Maryland and Colorado have become the latest states to outlaw rolling coal.
Starting Oct. 1, drivers who intentionally spew dark exhaust in Maryland at a person or vehicle can be fined up to $500. Violators in Colorado may have to pay $100.
Colorado Sen. Don Coram (R-Montrose), who is credited with helping to pass the bill in his state, said those victimized by rolling coal include a pregnant woman who contacted his office and complained about being hit with a cloud of dark diesel exhaust, according to the denverpost.com.
Maryland’s House Bill 11 states: “The prohibition does not apply to a person operating (1) a diesel-powered vehicle that discharges visible exhaust as the result of normal acceleration or towing; (2) a commercial vehicle with a gross weight of 10,000 pounds or more; or (3) a construction vehicle operating at a construction site.”
Colorado also makes exceptions for commercial and agricultural vehicles.
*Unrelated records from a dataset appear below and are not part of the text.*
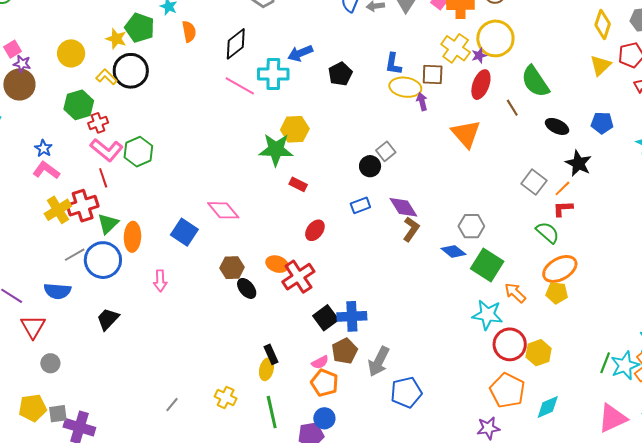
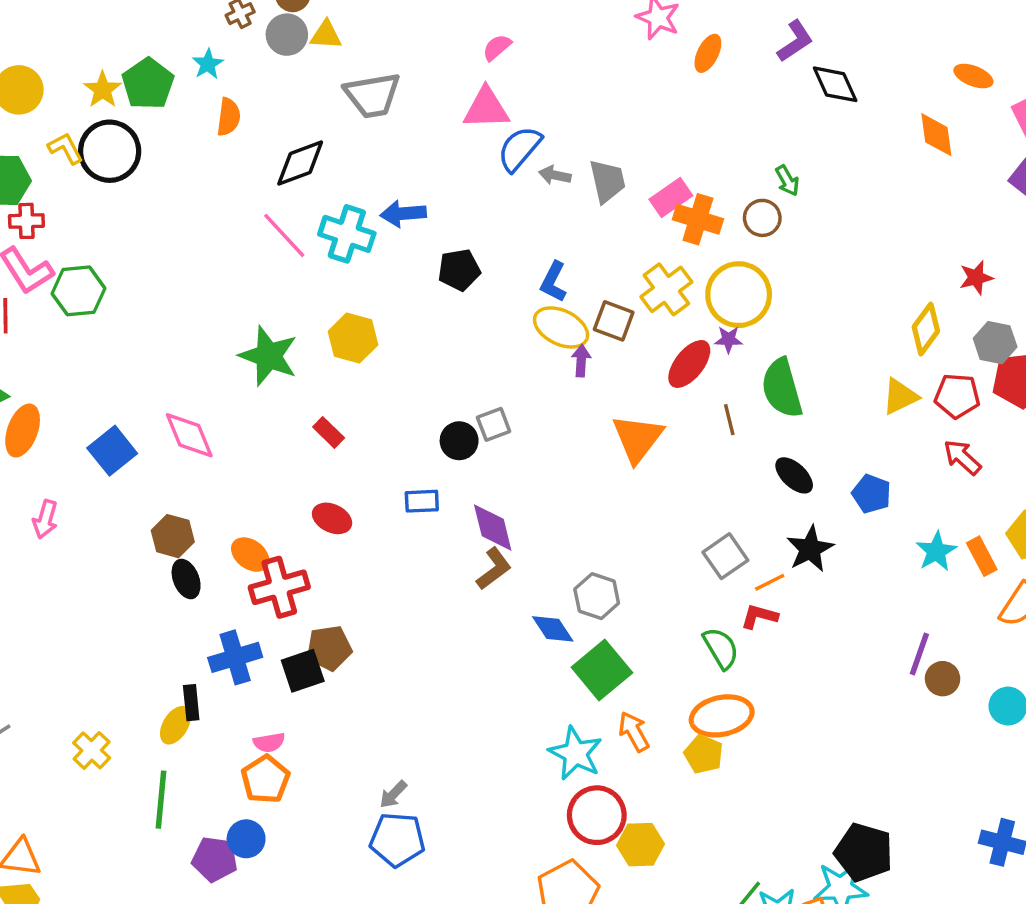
purple star: (479, 55) -> (728, 339), moved
green star: (276, 150) -> (268, 356), moved
red ellipse: (315, 230) -> (332, 518), turned 60
blue cross: (352, 316) -> (235, 657), moved, turned -32
brown pentagon: (344, 351) -> (329, 648), moved
gray arrow: (379, 361) -> (393, 794), moved, size x0.6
New Jersey became the first state to ban rolling coal. Violators there can face a fine of up to $5,000. Illinois is now considering a ban.
“Under federal law, any person other than a manufacturer or dealer who knowingly removes or renders inoperative an emissions-control device is subject to a civil penalty of up to $2,500,” Maryland’s HB 11 states.
Earlier this year, Idaho failed to pass a similar measure. In a narrow 16-18 vote in March, the state senate nixed the bill saying that law enforcement officers already have the authority to address the issue.